---- Study material

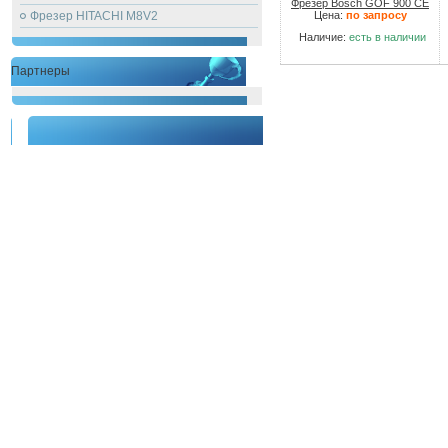
Фрезер Bosch GOF 900 CE
Фрезер HITACHI M8V2
Цена:
по запросу
Наличие:
есть в наличии
Партнеры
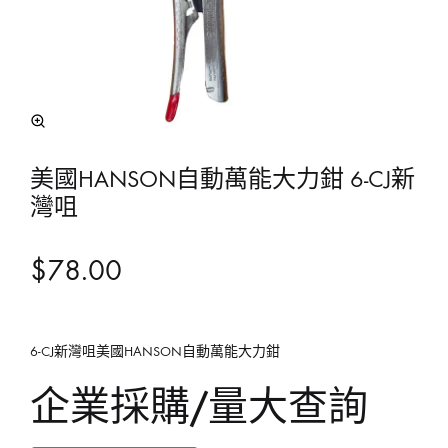
美國HANSON自動萬能大力鉗 6-CJ新
灣咀
$
78.00
6-CJ新灣咀美國HANSON自動萬能大力鉗
企業採購/量大查詢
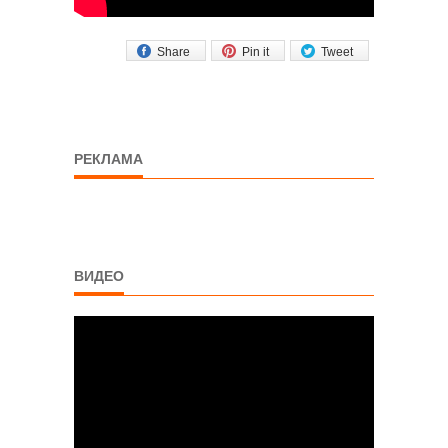
Share
Pin it
Tweet
РЕКЛАМА
ВИДЕО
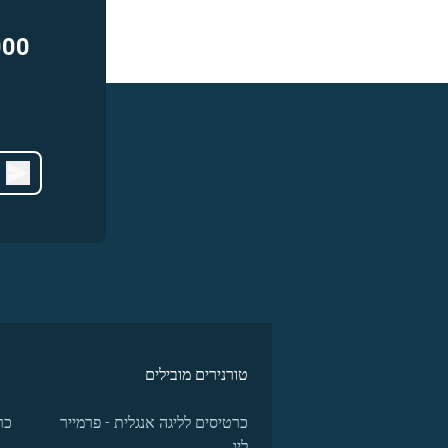
000
טורנירים מובילים
כרטיסים לליגה אנגלית - פרמייר
כר
ליג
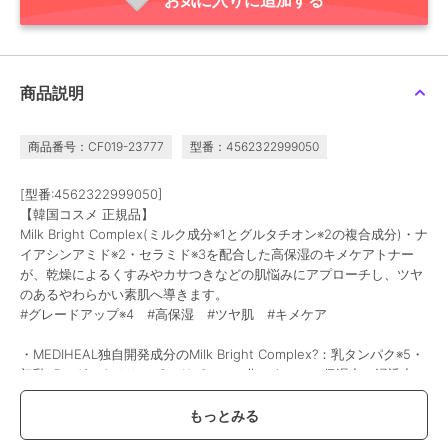
商品説明
商品番号：CF019-23777
型番：4562322999050
[型番:4562322999050]
【韓国コスメ 正規品】
Milk Bright Complex(ミルク成分※1とグルタチオン※2の複合成分)・ナ
イアシンアミド※2・セラミド※3を配合した高保湿のキメケアトナー
が、乾燥によるくすみやカサつきなどの肌悩みにアプローチし、ツヤ
のあるやわらかい素肌へ導きます。
#グレードアップ※4 #高保湿 #ツヤ肌 #キメケア
・MEDIHEAL独自開発成分のMilk Bright Complex?：乳タンパク※5・
初乳※5・グルタチオン※2のリポソーム化によって、保湿力・浸透力
※6アップ※4！
・高保湿・ツヤケア：3種のミルク成分※7・セラミド※3・ヒアルロン
酸※5・グルタチオン※2・ナイアシンアミド※2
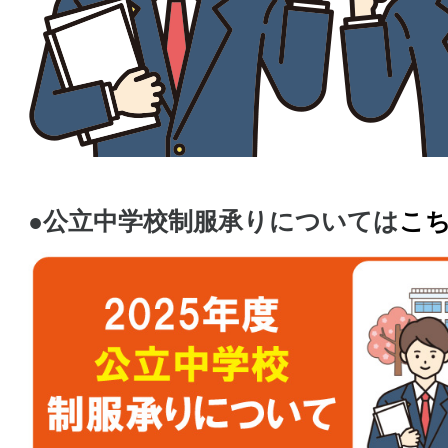
●公立中学校制服承りについては
こ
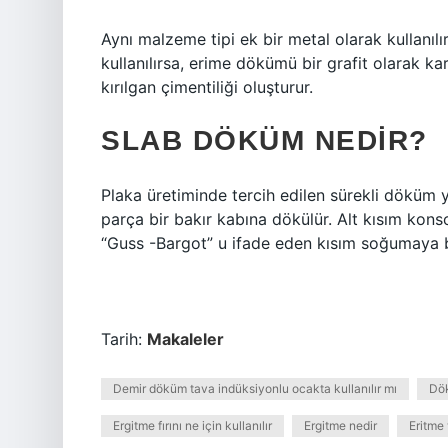
Aynı malzeme tipi ek bir metal olarak kullanıl
kullanılırsa, erime dökümü bir grafit olarak k
kırılgan çimentiliği oluşturur.
SLAB DÖKÜM NEDIR?
Plaka üretiminde tercih edilen sürekli döküm y
parça bir bakır kabına dökülür. Alt kısım kon
“Guss -Bargot” u ifade eden kısım soğumaya b
Tarih:
Makaleler
Demir döküm tava indüksiyonlu ocakta kullanılır mı
Dök
Ergitme fırını ne için kullanılır
Ergitme nedir
Eritme 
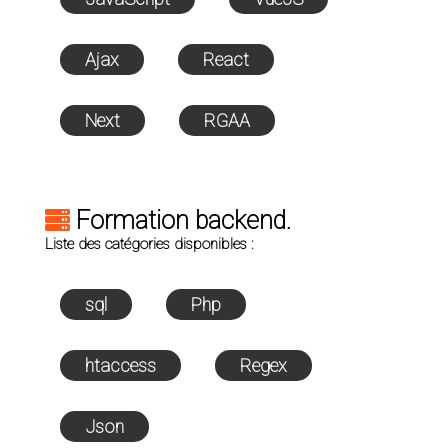
Ajax
React
Next
RGAA
Formation backend.
Liste des catégories disponibles :
sql
Php
htaccess
Regex
Json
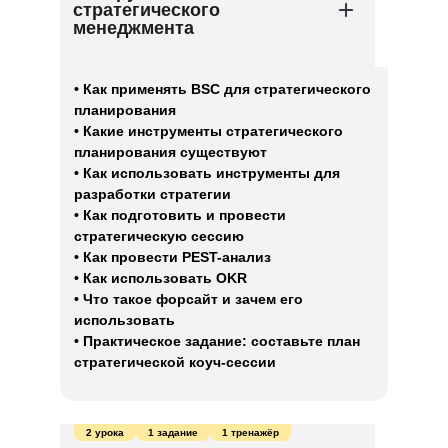
стратегического
менеджмента
• Как применять BSC для стратегического
планирования
• Какие инструменты стратегического
планирования существуют
• Как использовать инструменты для
разработки стратегии
• Как подготовить и провести
стратегическую сессию
• Как провести PEST-анализ
• Как использовать OKR
• Что такое форсайт и зачем его
использовать
• Практическое задание: составьте план
стратегической коуч-сессии
2 урока
1 задание
1 тренажёр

--------

Assigned task:
What you write must match, line for line, the records from the line containing "のあるやわらかい素肌へ導きます。" through the last line, with every picture left out.

Output below:
のあるやわらかい素肌へ導きます。
#グレードアップ※4 #高保湿 #ツヤ肌 #キメケア
・MEDIHEAL独自開発成分のMilk Bright Complex?：乳タンパク※5・
初乳※5・グルタチオン※2のリポソーム化によって、保湿力・浸透力
※6アップ※4！
・高保湿・ツヤケア：3種のミルク成分※7・セラミド※3・ヒアルロン
酸※5・グルタチオン※2・ナイアシンアミド※2
●公立中学校制服承りについては
こ
Aynı malzeme tipi ek bir metal olarak kullanıl
kullanılırsa, erime dökümü bir grafit olarak k
kırılgan çimentiliği oluşturur.
SLAB DÖKÜM NEDIR?
Plaka üretiminde tercih edilen sürekli döküm y
parça bir bakır kabına dökülür. Alt kısım kon
“Guss -Bargot” u ifade eden kısım soğumaya b
Tarih:
Makaleler
Demir döküm tava indüksiyonlu ocakta kullanılır mı
Dök
Ergitme fırını ne için kullanılır
Ergitme nedir
Eritme 
Ajax
React
Next
RGAA
Formation backend.
Liste des catégories disponibles :
sql
Php
htaccess
Regex
Json
стратегического
менеджмента
• Как применять BSC для стратегического
планирования
• Какие инструменты стратегического
планирования существуют
• Как использовать инструменты для
разработки стратегии
• Как подготовить и провести
стратегическую сессию
• Как провести PEST-анализ
• Как использовать OKR
• Что такое форсайт и зачем его
использовать
• Практическое задание: составьте план
стратегической коуч-сессии
2 урока
1 задание
1 тренажёр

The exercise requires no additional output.